- [DATA FOR THIS EXERCISE]:

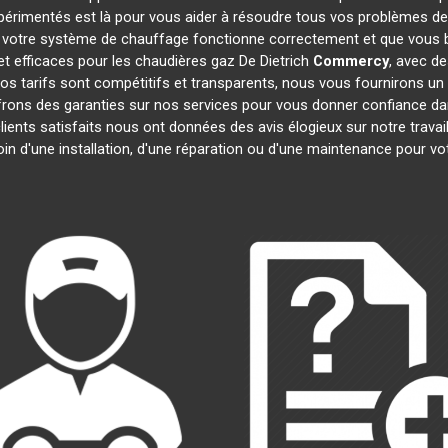
xpérimentés est là pour vous aider à résoudre tous vos problèmes d
 votre système de chauffage fonctionne correctement et que vous bé
t efficaces pour les chaudières gaz De Dietrich
Commercy
, avec d
 Nos tarifs sont compétitifs et transparents, nous vous fournirons un
frons des garanties sur nos services pour vous donner confiance d
clients satisfaits nous ont données des avis élogieux sur notre trav
oin d'une installation, d'une réparation ou d'une maintenance pour v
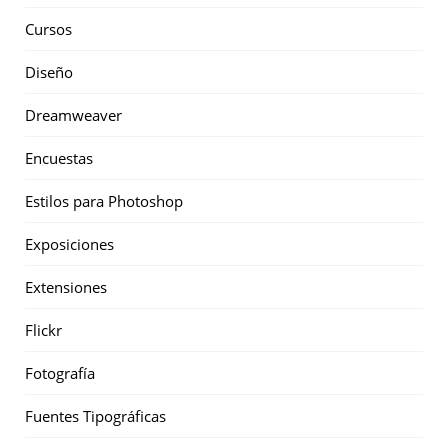
Cursos
Diseño
Dreamweaver
Encuestas
Estilos para Photoshop
Exposiciones
Extensiones
Flickr
Fotografía
Fuentes Tipográficas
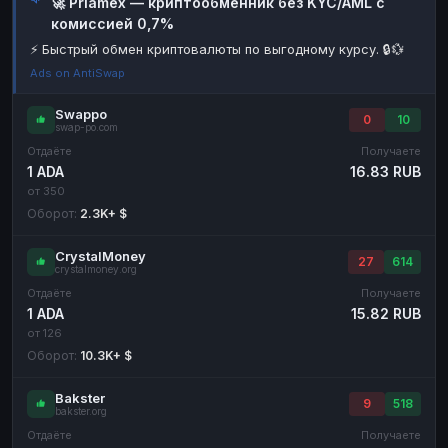
🚀 Priamex — криптообменник без KYC/AML с
комиссией 0,7%
Наличные
Наличные
RUB
RUB
⚡ Быстрый обмен криптовалюты по выгодному курсу. 🔒💱
Наличные
Наличные
USD
USD
Ads on AntiSwap
Наличные
Наличные
KZT
KZT
Swappo
0
10
swap-po.com
Отдаёте
Получаете
1 ADA
16.83 RUB
от 350
Оборот:
2.3K+ $
CrystalMoney
27
614
crystalmoney.org
Отдаёте
Получаете
1 ADA
15.82 RUB
от 126
Оборот:
10.3K+ $
Bakster
9
518
bakster.org
Отдаёте
Получаете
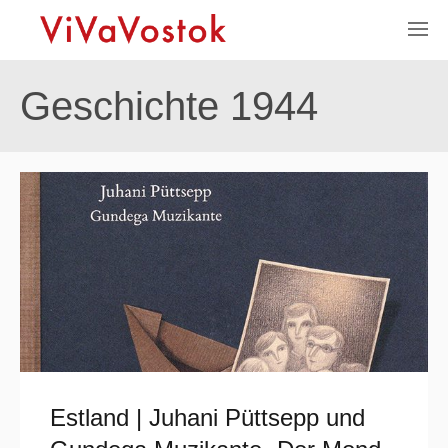
Geschichte 1944
Estland | Juhani Püttsepp und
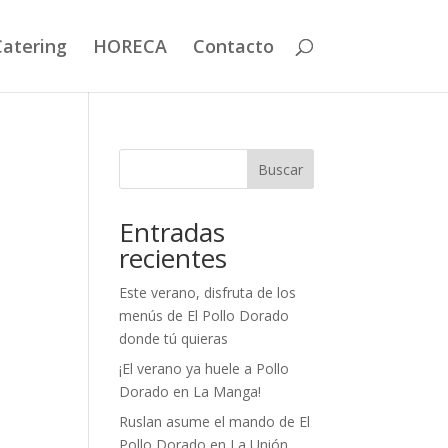
Catering
HORECA
Contacto
Buscar
Entradas
recientes
Este verano, disfruta de los
menús de El Pollo Dorado
donde tú quieras
¡El verano ya huele a Pollo
Dorado en La Manga!
Ruslan asume el mando de El
Pollo Dorado en La Unión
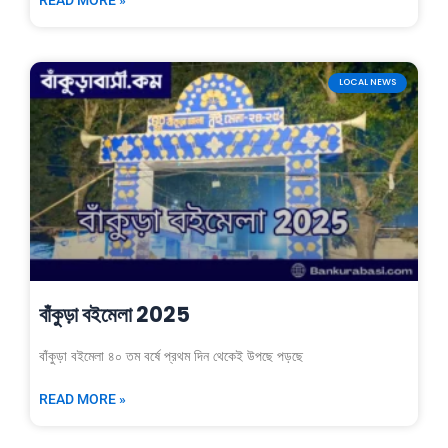
LOCAL NEWS
বাঁকুড়া বইমেলা 2025
বাঁকুড়া বইমেলা ৪০ তম বর্ষে প্রথম দিন থেকেই উপছে পড়ছে
READ MORE »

- [WHAT THE TASK REQUIRES]:
Every record should come back exactly as it is, though none of the pictures should.

- [SOLUTION]:
xpérimentés est là pour vous aider à résoudre tous vos problèmes d
 votre système de chauffage fonctionne correctement et que vous bé
t efficaces pour les chaudières gaz De Dietrich
Commercy
, avec d
 Nos tarifs sont compétitifs et transparents, nous vous fournirons un
frons des garanties sur nos services pour vous donner confiance d
clients satisfaits nous ont données des avis élogieux sur notre trav
oin d'une installation, d'une réparation ou d'une maintenance pour v
Cursos
Diseño
Dreamweaver
Encuestas
Estilos para Photoshop
Exposiciones
Extensiones
Flickr
Fotografía
Fuentes Tipográficas
🚀 Priamex — криптообменник без KYC/AML с
комиссией 0,7%
Наличные
Наличные
RUB
RUB
⚡ Быстрый обмен криптовалюты по выгодному курсу. 🔒💱
Наличные
Наличные
USD
USD
Ads on AntiSwap
Наличные
Наличные
KZT
KZT
Swappo
0
10
swap-po.com
Отдаёте
Получаете
1 ADA
16.83 RUB
от 350
Оборот:
2.3K+ $
CrystalMoney
27
614
crystalmoney.org
Отдаёте
Получаете
1 ADA
15.82 RUB
от 126
Оборот:
10.3K+ $
Bakster
9
518
bakster.org
Отдаёте
Получаете
Geschichte 1944
Estland | Juhani Püttsepp und
Catering
HORECA
Contacto
Buscar
Entradas
recientes
Este verano, disfruta de los
menús de El Pollo Dorado
donde tú quieras
¡El verano ya huele a Pollo
Dorado en La Manga!
Ruslan asume el mando de El
Pollo Dorado en La Unión
LOCAL NEWS
বাঁকুড়া বইমেলা 2025
বাঁকুড়া বইমেলা ৪০ তম বর্ষে প্রথম দিন থেকেই উপছে পড়ছে
READ MORE »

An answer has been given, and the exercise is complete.